WITZ Théodore, Émile

Par Léon Strauss

Né le 9 janvier 1922 à Amnéville (Moselle), guillotiné ou fusillé le 22 septembre 1944 à Bruchsal (Bade, Allemagne) ; ajusteur ; résistant.

Issu d’une famille alsacienne, Théodore Witz a habité Strasbourg toute son enfance, marquée très tôt par des crises d’asthme périodiques.
Revenu d’évacuation durant l’été 1940, il trouva du travail à l’usine d’aviation Juncker qui s’était installée dans les locaux de l’usine d’automobiles Mathis.
Selon l’acte d’accusation à son procès, patriote français, « il n’a pu se satisfaire des nouvelles conditions bien qu’il eut un bon salaire et des possibilités de promotion ». Envoyé en formation par son entreprise en Allemagne pour trois mois, il fut convoqué par la Gestapo de Magdebourg pour des propos hostiles à l’État, mais il s’en sortit moyennant 5 reichsmarks d’amende.
Après l’introduction du service militaire obligatoire en Alsace en 1942, il fut ajourné provisoirement comme inapte par le conseil de révision, mais fut finalement incorporé fin novembre 1943. Une très violente crise d’asthme aboutit à son renvoi à son domicile au bout de deux jours de service sans même avoir porté l’uniforme. Confiné à son domicile jusqu’en février, il écoutait régulièrement les informations de la radio anglaise et de la radio suisse et acquit la conviction d’un prochain débarquement des Alliés accompagné de parachutages massifs et en Alsace.
Il conçut alors un plan parfaitement farfelu d’insurrection patriotique des Strasbourgeois dont il prendrait la tête et qui libérerait la ville en liaison avec les armées alliées.

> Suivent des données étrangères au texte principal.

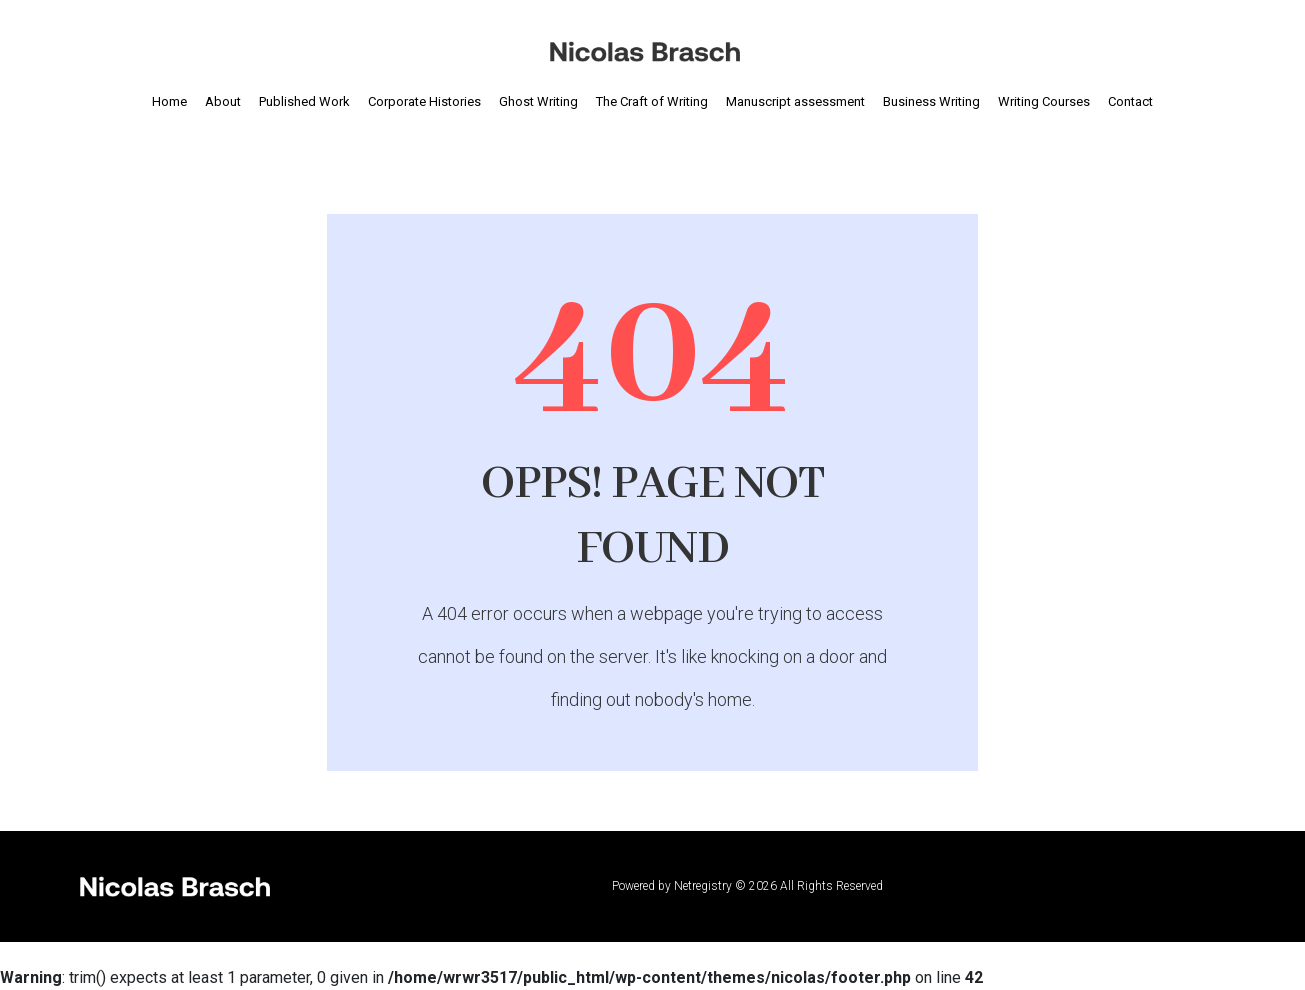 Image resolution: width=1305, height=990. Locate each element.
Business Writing (931, 101)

Il semble n’avoir pris contact à cette fin qu’avec un soldat alsacien, un cheminot, une ouvrière et une serveuse et n’avoir disposé que d’un petit pistolet comme arme.
Il fut, il est vrai, arrêté le 17 février 1944 peu après avoir repris son travail. L’acte d’accusation reconnaissait que ses projets étaient sans valeur militaire. Il ajoutait cependant que le danger ne devait pas être négligé. « L’expérience des chefs partisans dans les Balkans et en France a montré que justement celui qui, sous-estimant les réalités des forces militaires, tente par les moyens les plus primitifs de gagner des adhérents et de les amener à des actes de violence qui ne peuvent guère causer de tort en temps de paix, deviennent des foyers dangereux conséquents. Dans la population d’une grande ville comme Strasbourg, parmi laquelle se trouvent de nombreux éléments politiquement peu sûrs ou communistes, dans l’atmosphère chargée de la plus forte tension, une petite étincelle peut déclencher une décharge de dimension dangereuse... ». Witz fut donc condamné à mort. Le Gauleiter Wagner, chef de l’administration civile en Alsace, saisi d’une demande de grâce, écrivit sur la jaquette du dossier : « Oui-Exécution rapide-Urgent ! ».
Le premier crime imputé à Wagner dans l’acte d’accusation pour le tribunal militaire français de Strasbourg établi le 9 avril 1946 est ainsi formulé : « 1. De s’être rendu complice du crime d’homicide volontaire sur la personne du jeune Alsacien Théodore Witz en septembre 1944 à Strasbourg, en dictant la sentence à prononcer par les juges ; « 2. Avec la circonstance que ce meurtre a été commis avec préméditation... ».
Théodore Witz fut donc transféré à la prison de Bruchsal (Bade) où il fut exécuté le 22 septembre 1944. L’arrêté du 19 août 2002 a porté apposition de la mention « mort en déportation » sur son acte de décès.

Pour citer cet article :
https://maitron.fr/spip.php?article168386, notice WITZ Théodore, Émile par Léon Strauss, version mise en ligne le 11 décembre 2014, dernière modification le 31 mars 2020.

Par Léon Strauss

SOURCES : Arch. Dép. Bas-Rhin, 153 J 12. – Jean-Laurent Vonau, Le Gauleiter Wagner. Le bourreau de l’Alsace, La Nuée bleue, Strasbourg, 2011, p. 134-137, 153, 252. – Strassburger Neueste Nachrichten, 15 septembre 1944.